Whose responsibility is housekeeping? It’s everyone’s. Clean work areas and aisles help eliminate tripping hazards. Respecting “wet floor” signs and immediately cleaning up spills prevents slipping injuries. Keeping storage areas uncluttered reduces the chances of disease and fire as well as slips, trips, and falls. Accumulated debris can cause fires, and clutter slows movement of personnel and equipment during fires.
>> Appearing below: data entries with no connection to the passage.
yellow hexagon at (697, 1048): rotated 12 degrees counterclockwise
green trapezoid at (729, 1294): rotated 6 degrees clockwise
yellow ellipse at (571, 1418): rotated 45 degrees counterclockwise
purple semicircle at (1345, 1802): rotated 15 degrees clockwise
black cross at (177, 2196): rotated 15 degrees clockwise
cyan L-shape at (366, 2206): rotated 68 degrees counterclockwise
Other housekeeping practices include keeping tools and equipment clean and in good shape or keeping hoses and cables or wires bundled when not in use. Broken glass should be picked up immediately with a broom and dustpan, never with bare hands. Be aware of open cabinet drawers, electric wires, sharp corners or protruding nails. Either correct the unsafe condition if you are able and it is safe to do so, or notify the person responsible for overall maintenance that something should be done.

How a workplace looks makes an impression on employees and visitors alike. A visitor’s first impression of a business is important because that image affects the amount of business it does. Good housekeeping goes hand-in-hand with good public relations. It projects order, care, and pride.

Besides preventing accidents and injuries, good housekeeping saves space, time, and materials. When a workplace is clean, orderly, and free of obstruction; work can get done safely and properly. Workers feel better, think better, do better work, and increase the quantity and quality of their work.